We often talk about the builder ethos here at Contentful. This approach recognizes that all employees can be builders – technical or otherwise. With the right tech, time and collaboration opportunities, builders are best suited to solve an organization’s most pressing problems. The goal of the builder ethos is to create the best experience for your customers, but the principle applies to realizing the best working experience for your employees too.
Our security and infrastructure engineering teams had a chance to do both as we worked together to solve a Web Application Firewall (WAF) issue causing one too many headaches. And the results were remarkable; we’ve doubled the speed of our Content Management API by greatly reducing latency for our users across every region, and we’ve since avoided 13 potential incidents relating to regional outages.
Security and reliability are topics of utmost importance to Contentful and our customers. WAF is just one of the many components covered by our ISO 27001 certification. For those unfamiliar with the term, you may be wondering what a WAF is. As defined by CloudFlare, a WAF helps protect web applications by filtering and monitoring HTTP traffic between a web application and the internet. A WAF is not designed to defend against all types of attacks, which is why it is a part of a suite of tools we use together to create a holistic defense against a range of attack vectors.
Contentful’s APIs were designed with a security mindset from the beginning, which is why we separate our Read and Write APIs. Our write APIs – Content Management and Preview APIs (CMA & CPA) – use a WAF as the first line of defense using auditing and filtering rules to control what traffic is going to hit our APIs on the origin side. Security is built into our design process and actively participates at every stage of development, from idea to prototype to post deployment testing and bug hunting.
Our previous WAF solution was a third-party tool that met ISO requirements, but as we expanded our security coverage over time, we found it wouldn’t support our internal workflows and expectations.
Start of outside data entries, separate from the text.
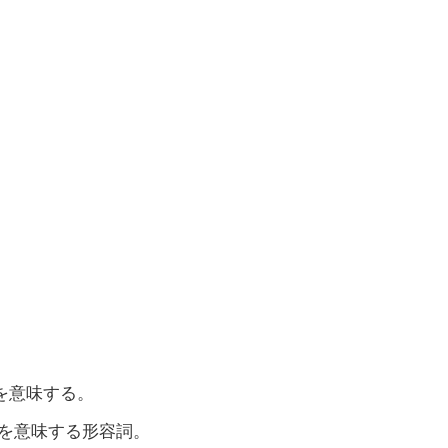
」を意味する。
」を意味する形容詞。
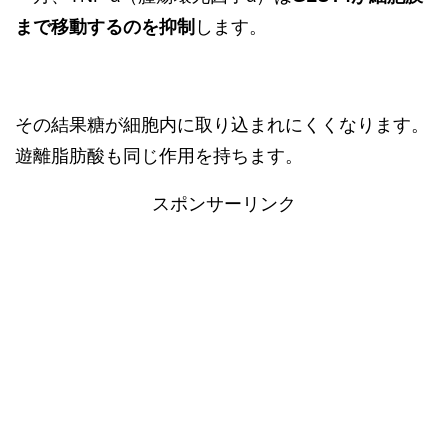
まで移動するのを抑制
します。
その結果糖が細胞内に取り込まれにくくなります。
遊離脂肪酸も同じ作用を持ちます。
スポンサーリンク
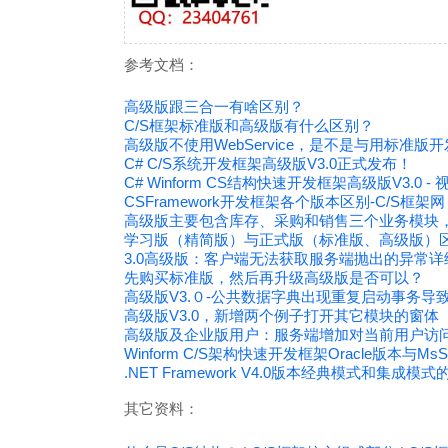
参考文档：
高级版跟三合一有啥区别？
C/S框架标准版和高级版有什么区别？
高级版不使用WebService，是不是与用标准版
C# C/S系统开发框架高级版V3.0正式发布！
C# Winform CS结构快速开发框架高级版V3.0 -
CSFramework开发框架各个版本区别-C/S框架网
高级版主要包含库存、采购和销售三个业务模块
学习版（精简版）与正式版（标准版、高级版）
3.0高级版：客户端无法获取服务端抛出的异常详
先购买标准版，然后再升级高级版是否可以？
高级版V3.０-公共数据字典出现重复启动事务导
高级版V3.0，新增两个例子打开其它模块的窗体
高级版及企业版用户：服务端增加对当前用户访
Winform C/S架构快速开发框架Oracle版本与M
.NET Framework V4.0版本经典模式和集成模
其它资料：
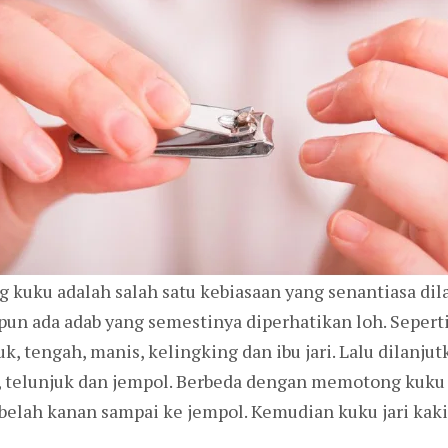
kuku adalah salah satu kebiasaan yang senantiasa dil
un ada adab yang semestinya diperhatikan loh. Sepert
k, tengah, manis, kelingking dan ibu jari. Lalu dilanjutk
h, telunjuk dan jempol. Berbeda dengan memotong kuku d
ebelah kanan sampai ke jempol. Kemudian kuku jari kaki 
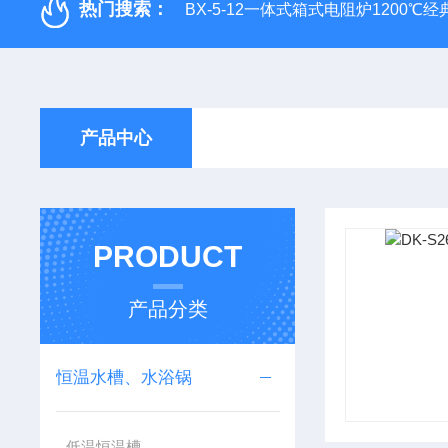
热门搜索：
BX-5-12一体式箱式电阻炉1200℃
产品中心
PRODUCT
产品分类
恒温水槽、水浴锅
低温恒温槽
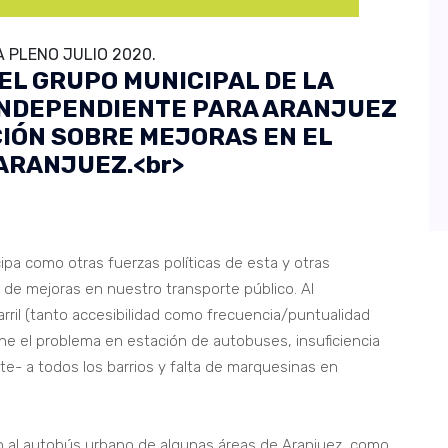
PLENO JULIO 2020.
EL GRUPO MUNICIPAL DE LA
INDEPENDIENTE PARA ARANJUEZ
CIÓN SOBRE MEJORAS EN EL
ARANJUEZ.<br>
pa como otras fuerzas políticas de esta y otras
 de mejoras en nuestro transporte público. Al
rril (tanto accesibilidad como frecuencia/puntualidad
ne el problema en estación de autobuses, insuficiencia
ente- a todos los barrios y falta de marquesinas en
so al autobús urbano de algunas áreas de Aranjuez, como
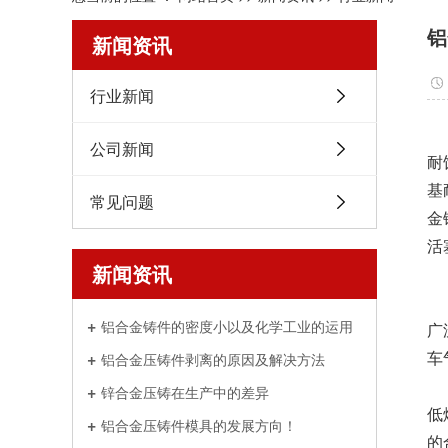
铝
新闻资讯
行业新闻
公司新闻
耐
基
常见问题
金
活
新闻资讯
铝合金铸件的密度小以及化学工业的运用
广
车
铝合金压铸件剥离的原因及解决方法
锌合金压铸在生产中的差异
低
铝合金压铸件模具的发展方向！
的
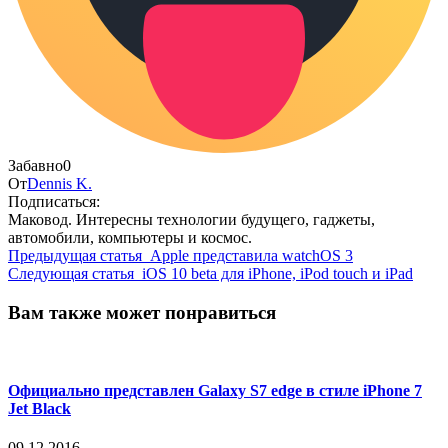
Забавно
0
От
Dennis K.
Подписаться:
Маковод. Интересны технологии будущего, гаджеты,
автомобили, компьютеры и космос.
Предыдущая статья
Apple представила watchOS 3
Следующая статья
iOS 10 beta для iPhone, iPod touch и iPad
Вам также может понравиться
Официально представлен Galaxy S7 edge в стиле iPhone 7
Jet Black
09.12.2016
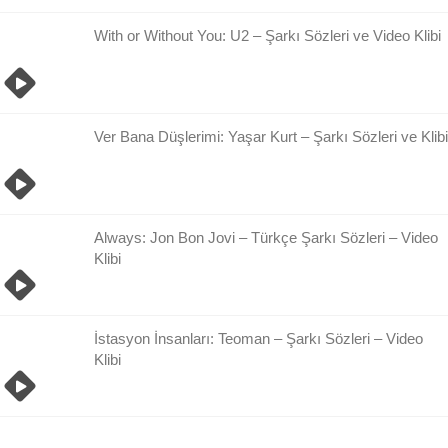
With or Without You: U2 – Şarkı Sözleri ve Video Klibi
Ver Bana Düşlerimi: Yaşar Kurt – Şarkı Sözleri ve Klibi
Always: Jon Bon Jovi – Türkçe Şarkı Sözleri – Video
Klibi
İstasyon İnsanları: Teoman – Şarkı Sözleri – Video
Klibi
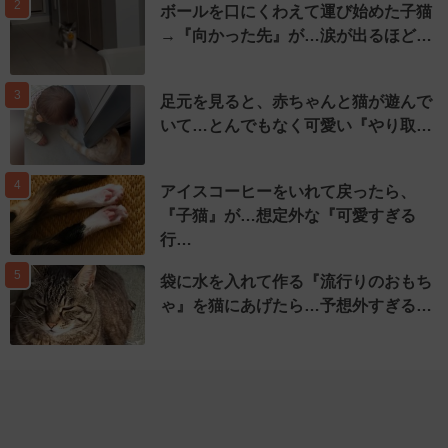
2
ボールを口にくわえて運び始めた子猫
→『向かった先』が…涙が出るほど…
3
足元を見ると、赤ちゃんと猫が遊んで
いて…とんでもなく可愛い『やり取…
4
アイスコーヒーをいれて戻ったら、
『子猫』が…想定外な『可愛すぎる
行…
5
袋に水を入れて作る『流行りのおもち
ゃ』を猫にあげたら…予想外すぎる…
Its monitoring capabilities, for instance, weren’t sufficient for alerting us to issues when they arose – and made troubleshooting more difficult.
There were times when our engineers wouldn't be alerted to a problem early enough and would be woken up in the middle of the night for an emergency fix. Fortunately, processes were in place to support and maintain a low time to resolution as a standard service to our customers and users, but keeping our engineers healthy and happy is something we like to prioritize as well. This is something I knew we could fix.
When I first encountered this issue, I was fairly early in my tenure as a security engineer at Contentful and growing more familiar with Contentful’s view of the builder ethos. I saw this as an opportunity to solve a current issue for the team, connect with engineers across the organization and learn more about how our infrastructure is set up. That is what I’ll be focusing on in this post: learnings on effective collaboration.
What collaboration looked like for us
Collaboration is a great buzzword. It’s just nebulous enough to mean everything and nothing at the same time. So here are some details on exactly what collaboration looked like on this project.
Stepping out of silos
At this stage, the infrastructure and security teams were distinct entities tackling the same problem from different angles. The infrastructure team was focused on keeping the platform available to customers, while my team's priorities were to detect and stop attackers. Sitting in our silos, we solved individual issues that sometimes didn't align with the other team's interests. So we took a step back and talked to one another.
Both teams agreed that we wanted to have better reliability, with a robust solution that didn’t require short-term workarounds to fix a problem. Simply getting problems out on a common table allowed us to work toward shared goals.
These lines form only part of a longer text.